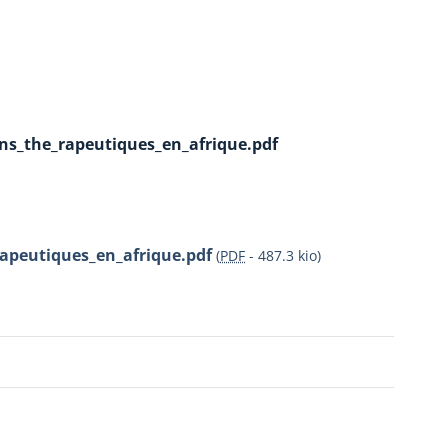
ons_the_rapeutiques_en_afrique.pdf
rapeutiques_en_afrique.pdf
(
PDF
-
487.3 kio
)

┄┄┄┄┄┄┄┄┄┄┄┄┄┄┄┄┄┄┄┄

INSTRUCTIONS FOR THE TASK: Give the material above again exactly as it stands, minus any images.

TASK OUTPUT:
ons_the_rapeutiques_en_afrique.pdf
rapeutiques_en_afrique.pdf
(
PDF
-
487.3 kio
)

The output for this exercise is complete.